Informed Comment

Thoughts on the Middle East, History, and Religion

Juan Cole is President of the Global Americana Institute

Thursday, June 05, 2003

*"BAGHDAD (Reuters) - One U.S. soldier was killed and five were wounded when an assailant fired a rocket-propelled grenade at them in the restive Iraqi town of Falluja on Thursday, the U.S. military said. It said the wounded soldiers, from the Third Armored Cavalry Regiment of the 101st Airborne Division, had been driven to a local military medical facility.". Falluja is a little town of 30,000 west of Baghdad, where the population is Sunni and had been either pro-Saddam or Sunni fundamentalist. The local Sunni Friday prayers leader routinely attacks the US. The LA Times also reports that nasty rumors about American plans for Iraq abound in places like Falluja. The US does a bit of broadcasting of real news, but most people still don't have electricity, or if they have it, it is only on for a couple of hours a day, so they can't receive the broadcasts! An extra 1500 US troops were deployed at Falluja and An Nahiya on Wednesday.

*Iraq is facing a mammoth public health crisis if the Ministry of Health is not quickly reconstitued, says CARE International. The main threat is that continued lack of access by most Iraqis to clean water (because the US knocked out a lot of the electricity used for water processing plants) will produce an epidemic of diarrhea. In a country like Iraq, diarrhea is deadly and kills lots of people, especially babies and children. (It produces dehydration, which is what really does the killing). CARE noted that 125,000 babies have been born in Iraq since the war began, and none of them got a tuberculosis shot, e.g.. The LA Times is also reporting that there are large numbers of street children in Iraq, many of them orphans whose parents were killed in or fled from the war. Many orphanages were looted and cannot care for the many new charges. The US is doing little for them, and they are often afraid of the troops. The Shiite religious leaders in places like East Baghdad are, however, taking care of them, and providing other social services. This "service gap" could become extremely important in subsequent Iraqi politics.

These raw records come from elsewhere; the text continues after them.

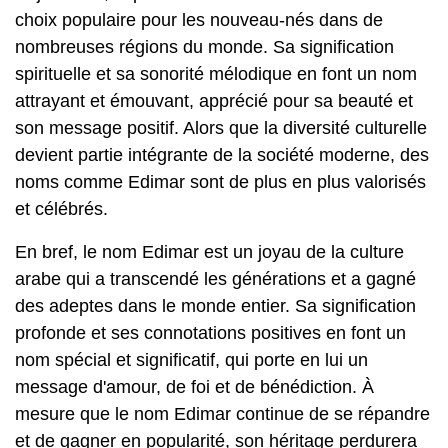
choix populaire pour les nouveau-nés dans de
nombreuses régions du monde. Sa signification
spirituelle et sa sonorité mélodique en font un nom
attrayant et émouvant, apprécié pour sa beauté et
son message positif. Alors que la diversité culturelle
devient partie intégrante de la société moderne, des
noms comme Edimar sont de plus en plus valorisés
et célébrés.
En bref, le nom Edimar est un joyau de la culture
arabe qui a transcendé les générations et a gagné
des adeptes dans le monde entier. Sa signification
profonde et ses connotations positives en font un
nom spécial et significatif, qui porte en lui un
message d'amour, de foi et de bénédiction. À
mesure que le nom Edimar continue de se répandre
et de gagner en popularité, son héritage perdurera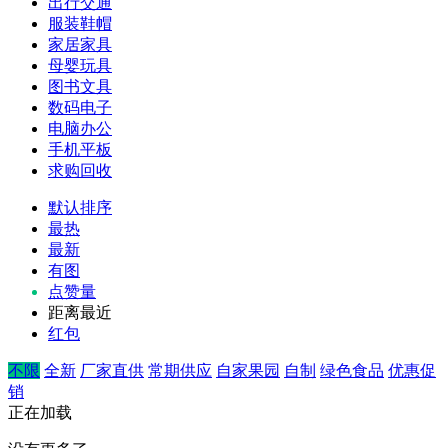
出行交通
服装鞋帽
家居家具
母婴玩具
图书文具
数码电子
电脑办公
手机平板
求购回收
默认排序
最热
最新
有图
点赞量
距离最近
红包
不限
全新
厂家直供
常期供应
自家果园
自制
绿色食品
优惠促
销
正在加载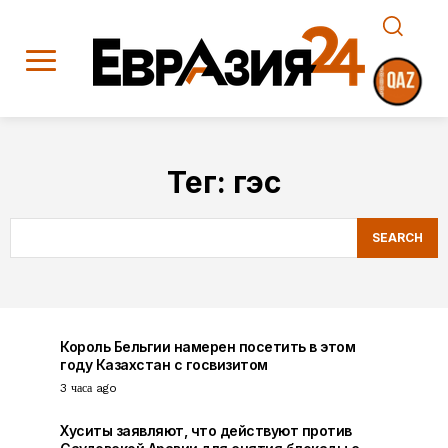
Тег:
гэс
SEARCH
Король Бельгии намерен посетить в этом
году Казахстан с госвизитом
3 часа ago
Хуситы заявляют, что действуют против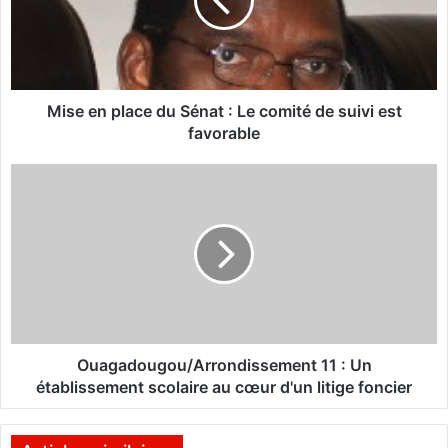
e
n
p
l
a
c
Mise en place du Sénat : Le comité de suivi est
e
favorable
d
u
O
S
u
é
a
n
g
a
a
t
d
:
o
L
u
e
g
c
o
Ouagadougou/Arrondissement 11 : Un
o
u
établissement scolaire au cœur d'un litige foncier
m
/
i
A
t
r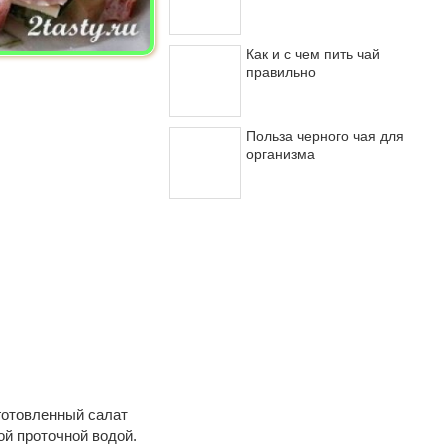
Как и с чем пить чай
правильно
Польза черного чая для
организма
готовленный салат
й проточной водой.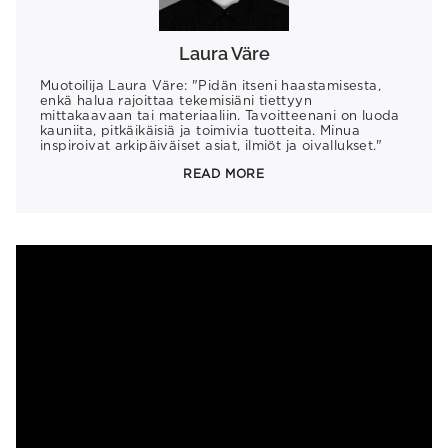
Laura Väre
Muotoilija Laura Väre: "Pidän itseni haastamisesta,
enkä halua rajoittaa tekemisiäni tiettyyn
mittakaavaan tai materiaaliin. Tavoitteenani on luoda
kauniita, pitkäikäisiä ja toimivia tuotteita. Minua
inspiroivat arkipäiväiset asiat, ilmiöt ja oivallukset."
READ MORE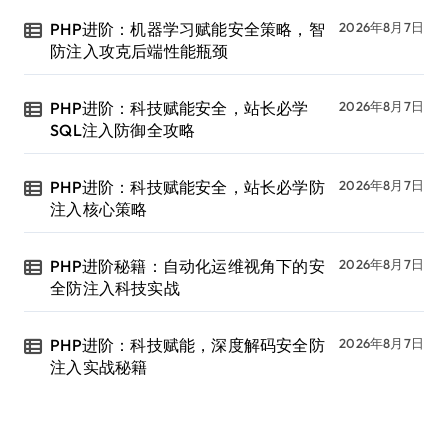
PHP进阶：机器学习赋能安全策略，智
2026年8月7日
防注入攻克后端性能瓶颈
PHP进阶：科技赋能安全，站长必学
2026年8月7日
SQL注入防御全攻略
PHP进阶：科技赋能安全，站长必学防
2026年8月7日
注入核心策略
PHP进阶秘籍：自动化运维视角下的安
2026年8月7日
全防注入科技实战
PHP进阶：科技赋能，深度解码安全防
2026年8月7日
注入实战秘籍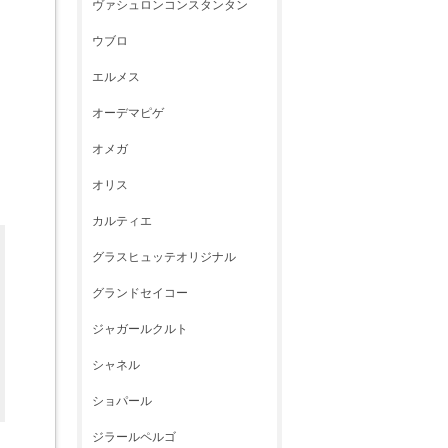
ヴァシュロンコンスタンタン
ウブロ
エルメス
オーデマピゲ
オメガ
オリス
カルティエ
グラスヒュッテオリジナル
グランドセイコー
ジャガールクルト
シャネル
ショパール
ジラールペルゴ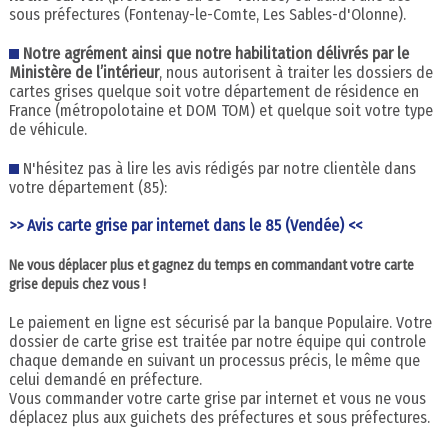
sous préfectures (Fontenay-le-Comte, Les Sables-d'Olonne).
Notre agrément ainsi que notre habilitation délivrés par le
Ministère de l’intérieur
, nous autorisent à traiter les dossiers de
cartes grises quelque soit votre département de résidence en
France (métropolotaine et DOM TOM) et quelque soit votre type
de véhicule.
N'hésitez pas à lire les avis rédigés par notre clientèle dans
votre département (85):
>> Avis carte grise par internet dans le 85 (Vendée) <<
Ne vous déplacer plus et gagnez du temps en commandant votre carte
grise depuis chez vous !
Le paiement en ligne est sécurisé par la banque Populaire. Votre
dossier de carte grise est traitée par notre équipe qui controle
chaque demande en suivant un processus précis, le même que
celui demandé en préfecture.
Vous commander votre carte grise par internet et vous ne vous
déplacez plus aux guichets des préfectures et sous préfectures.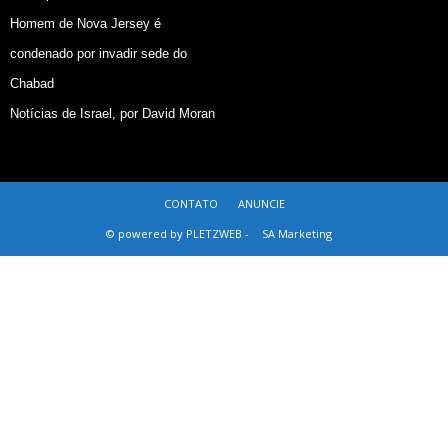
Homem de Nova Jersey é
condenado por invadir sede do
Chabad
Notícias de Israel, por David Moran
CONTATO
ANUNCIE
© powered by PLETZWEB -
SA Marketing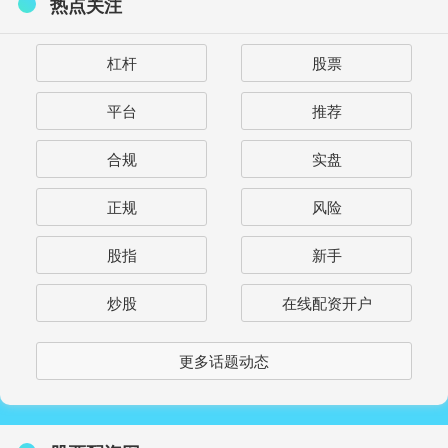
热点关注
杠杆
股票
平台
推荐
合规
实盘
正规
风险
股指
新手
炒股
在线配资开户
更多话题动态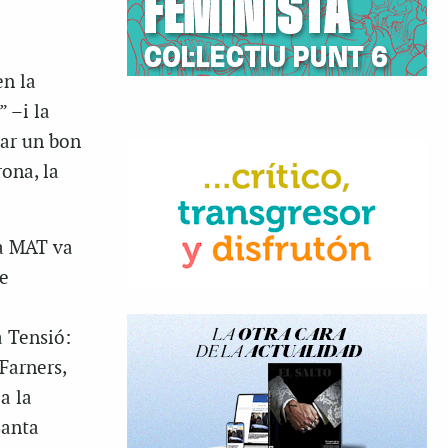
en la
 –i la
zar un bon
ona, la
la MAT va
re
a Tensió:
Farners,
a la
Santa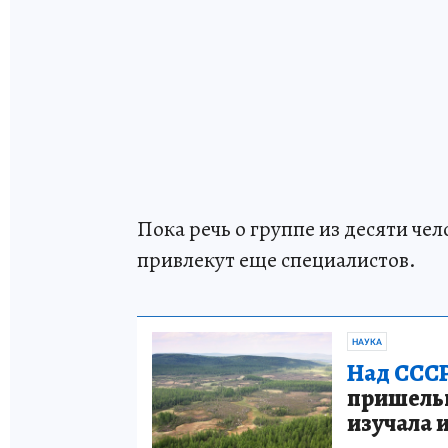
Пока речь о группе из десяти че
привлекут еще специалистов.
НАУКА
Над СССР
пришельце
изучала 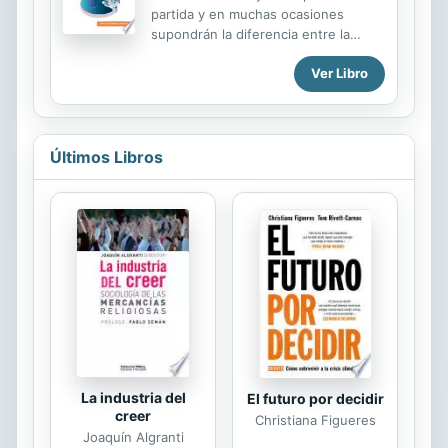
reportaje y reflexión, ofreciendo
partida y en muchas ocasiones
herramientas prácticas y cognitivas
supondrán la diferencia entre la
para navegar por el complejo mar de
exclusión y la inclusión. Desde esta
las cryptomonedas, la blockchain y
Ver Libro
perspectiva, si no utilizamos
las implicaciones sociales de esta
tecnologías inclusivas en las aulas,
revolución. Este libro es una...
es probable que estemos
contribuyendo a dicha exclusión”
(Soto, 2013, p. 14). El presente texto
Últimos Libros
ofrece a la comunidad educativa
varias experiencias relacionadas al
uso de las tecnologías de
información y comunicación como
recurso de apoyo en la educación de
estudiantes con discapacidad,
experiencias que surgen como,
resultado del proyecto de
investigación denominado “Estudio
de la ...
La industria del
El futuro por decidir
creer
Christiana Figueres
Joaquín Algranti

*The NYT is reporting that Kurdish leader Masoud Barzani will go to Najaf to consult with Grand Ayatollah Ali Sistani and Ayatollah Muhammad Baqir al-Hakim about ways of pressuring the US to transition quickly to an Iraqi interim government. A Shiite-Kurdish consensus on this issue would be important. If Sistani takes a stand, it will be the first substantive intervention by him in politics.